Each family member sees in the Amazon the solution to his or her problem. Basilius tries to seduce her. So does Pamela, who is only now discerning why her male suitors all seem uninteresting. Gynecia discovers that the Amazon is really a strapping young man. Philoclea, of course, recognizes Musidorus under the disguise.
And that’s just the first act.
This is a cast that can really belt out the onstage band’s ’80s power rock rhythms while the large ensemble effortlessly romps through Sonya Tayeh’s delightfully complex choreography.
Christopher Acebo’s minimalist set positively throbs thanks to lighting by Jane Cox and video projections by Mark Holthusen. The Elizabethan costumes and elaborate wigs come in psychedelic colors, courtesy of costume designer Loren Shaw.
The Go-Go’s were the first female rock band to write their own music and lyrics, perform live on stage and make it to No. 1 on the “Billboard” charts. Whitty uses music from the group’s four albums as well as solo songs written and recorded by band members Jane Wiedlin and Belinda Carlisle.
The band gave Whitty and orchestrator/arranger Carmen Dean carte blanche to change lyrics and arrangements to fit the play. The result is that when the Go-Go’s music is taken out of a hard-driving concert setting, the complexity of the melodies and the poignancy of the lyrics have a chance to shine.
Cheers went up from the audience as Go-Go’s favorites made their appearance: “Get Up and Go,” “My Life is Beautiful,” “Good Girl,” “This Old Feeling,” “The Unforgiven,” “We Got the Beat” and, especially, “Mad About You” and “Head Over Heels.” It was audience participation of the best kind.

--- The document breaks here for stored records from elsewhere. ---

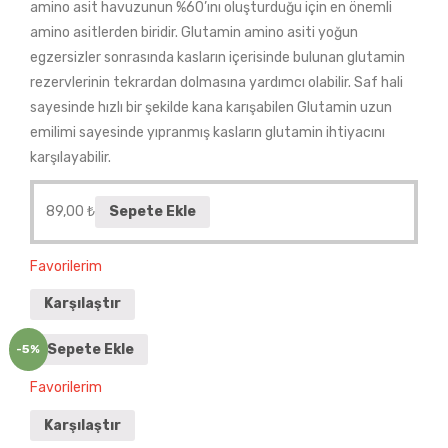
amino asit havuzunun %60’ını oluşturduğu için en önemli
amino asitlerden biridir. Glutamin amino asiti yoğun
egzersizler sonrasında kasların içerisinde bulunan glutamin
rezervlerinin tekrardan dolmasına yardımcı olabilir. Saf hali
sayesinde hızlı bir şekilde kana karışabilen Glutamin uzun
emilimi sayesinde yıpranmış kasların glutamin ihtiyacını
karşılayabilir.
89,00
₺
Sepete Ekle
Favorilerim
Karşılaştır
Sepete Ekle
-5%
Favorilerim
Karşılaştır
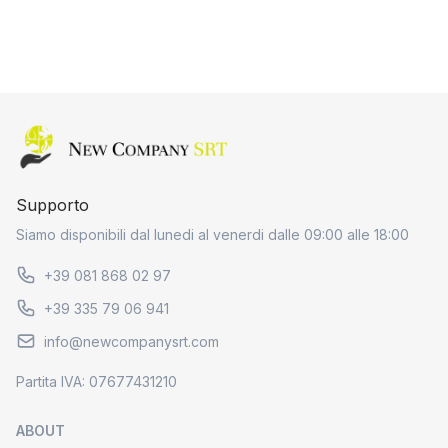
Home page
Supporto
Siamo disponibili dal lunedi al venerdi dalle 09:00 alle 18:00
+39 081 868 02 97
+39 335 79 06 941
info@newcompanysrt.com
Partita IVA: 07677431210
ABOUT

There are some rough patches. “Head Over Heels” is still a work-in-progress. The second act begins to drag as plot device is loaded onto plot device, seemingly into infinity. The “deus ex machina” is bewildering, if funny. And the coda goes on too long. But this is the purpose of world premieres, to see where any revisions or pruning might be needed.
But it’s all joyful, contagious and outrageously funny. Whitty and Iskander said in prefatory notes and pre-production videos that they want the audience to feel like they are entering a party when they walk into the theater.
It may not feel like a party when you enter but you will know you’ve been to one outrageously good party when you leave.